___ Stored data

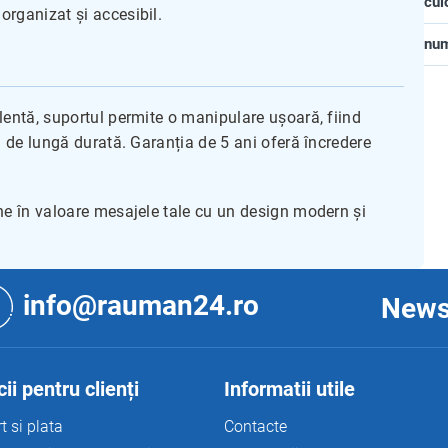
cul
rganizat și accesibil.
nu
lentă, suportul permite o manipulare ușoară, fiind
a de lungă durată. Garanția de 5 ani oferă încredere
ne în valoare mesajele tale cu un design modern și
info@rauman24.ro
News
ii pentru clienți
Informatii utile
t si plata
Contacte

______

• _To do_
Your answer must be the line holding "ii pentru clienți" and every later line of the entries above, written out exactly, and nothing else.

• _Written answer_
ii pentru clienți
Informatii utile
t si plata
Contacte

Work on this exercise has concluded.